Istanbul in the news, and in history
The events involving the murder of the Post journalist reminded me to look back, to the years prior to the First World War, and back centuries. For over 1000 years, Constantinople, the original name of Istanbul, was the greatest city in the Western world.
The city was founded by the Roman emperor Constantine in the 300s, and the seat of the Roman empire was moved east. By the 500s Constantinople was a city of at least 750,000, surrounded by a wall that withstood invaders' attacks until 1453, when the city fell to the Turks. It was the center of culture and economic engine of the empire, later called the Byzantine Empire (after the town of Byzantium, the site of the founding of Constantinople).

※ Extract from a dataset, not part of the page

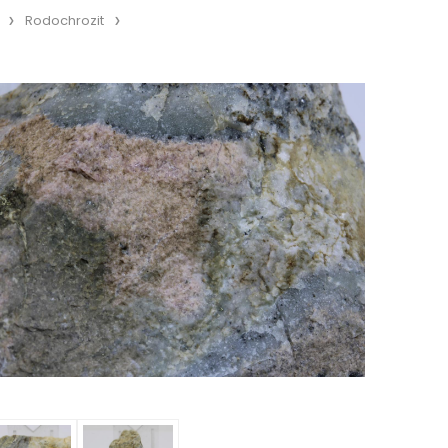
Rodochrozit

The Roman emperor Justinian built the great Hagia Sophia, created one of the great law codes of history, and reconquered the western Roman empire during his reign. For a brief time, the empire once again stretched from the Persian border to Italy. Justinian's great general Belisarius should be ranked among the top commanders in all of history.
Then the empire went into slow decline. A series of wars with the powerful Persian Empire weakened the Byzantines and Persians. And Constantinople was devastated by a great plague which killed perhaps a third of its population. The Arab armies arose out of the desert and took parts of the empire to the south. In 1071 the Seljuk Turks routed a Byzantine army at Manzikert 500 miles to the east. The Crusades were begun in part to bring western ("Frankish") support to the empire. After initial success, the Crusaders were driven back by Saladin.
Then in 1204 the fourth Crusade armies broke in to Constantinople and raided the Treasury. Muslim pressure continued all around the city until in 1453, the Turks battered down a large section of the wall with a giant cannon and took the city.
For the next 450 years, the Turks controlled the city. When the Turks were defeated in WWI, their empire, was reduced to borders of modern Turkey. Constantinople was renamed Istanbul. The city remains a great metropolis, with vivid reminders of its grand past.